• [Data records]
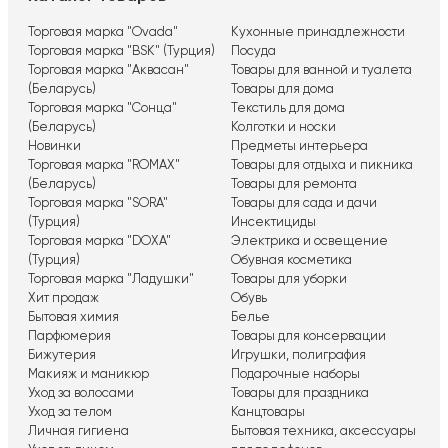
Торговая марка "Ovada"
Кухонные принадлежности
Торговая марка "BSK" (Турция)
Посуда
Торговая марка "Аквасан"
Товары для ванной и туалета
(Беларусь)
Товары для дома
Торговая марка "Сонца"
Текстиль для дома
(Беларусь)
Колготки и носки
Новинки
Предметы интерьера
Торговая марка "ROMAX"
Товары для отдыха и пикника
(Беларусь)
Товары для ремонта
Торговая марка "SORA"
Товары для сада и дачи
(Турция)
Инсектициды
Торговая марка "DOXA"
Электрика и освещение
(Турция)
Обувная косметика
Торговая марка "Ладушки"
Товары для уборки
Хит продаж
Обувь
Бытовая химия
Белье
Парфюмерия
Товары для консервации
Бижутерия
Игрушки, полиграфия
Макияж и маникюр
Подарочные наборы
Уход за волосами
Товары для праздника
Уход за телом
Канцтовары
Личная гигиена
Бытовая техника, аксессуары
* * *
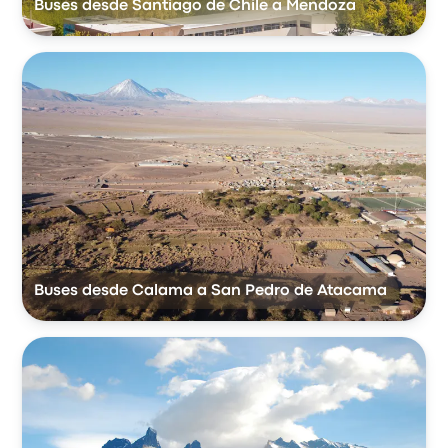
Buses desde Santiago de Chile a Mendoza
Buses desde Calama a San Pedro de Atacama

• [Work task]
From the data above, output exactly the lines between the one containing "Игрушки, полиграфия" and the one containing "Бытовая техника, аксессуары", counting both of them.

• [Answer to this problem]
Игрушки, полиграфия
Макияж и маникюр
Подарочные наборы
Уход за волосами
Товары для праздника
Уход за телом
Канцтовары
Личная гигиена
Бытовая техника, аксессуары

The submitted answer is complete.